### DATA FOR THIS EXERCISE
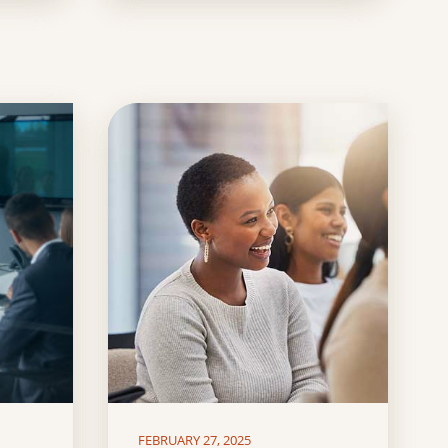
FEBRUARY 27, 2025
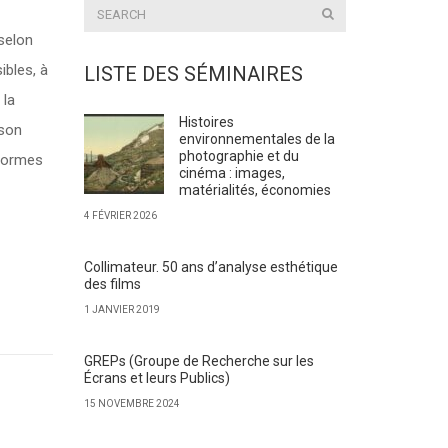
 selon
ibles, à
LISTE DES SÉMINAIRES
 la
Histoires
 son
environnementales de la
photographie et du
 formes
cinéma : images,
matérialités, économies
4 FÉVRIER 2026
Collimateur. 50 ans d’analyse esthétique
des films
1 JANVIER 2019
GREPs (Groupe de Recherche sur les
Écrans et leurs Publics)
15 NOVEMBRE 2024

### WHAT THE EXERCISE ASKS
Your task is to transcribe exactly the lines from the one with "GREPs (Groupe de Recherche sur les" through the end of the data, both included, and nothing besides.

### RESPONSE FOR THIS EXERCISE
GREPs (Groupe de Recherche sur les
Écrans et leurs Publics)
15 NOVEMBRE 2024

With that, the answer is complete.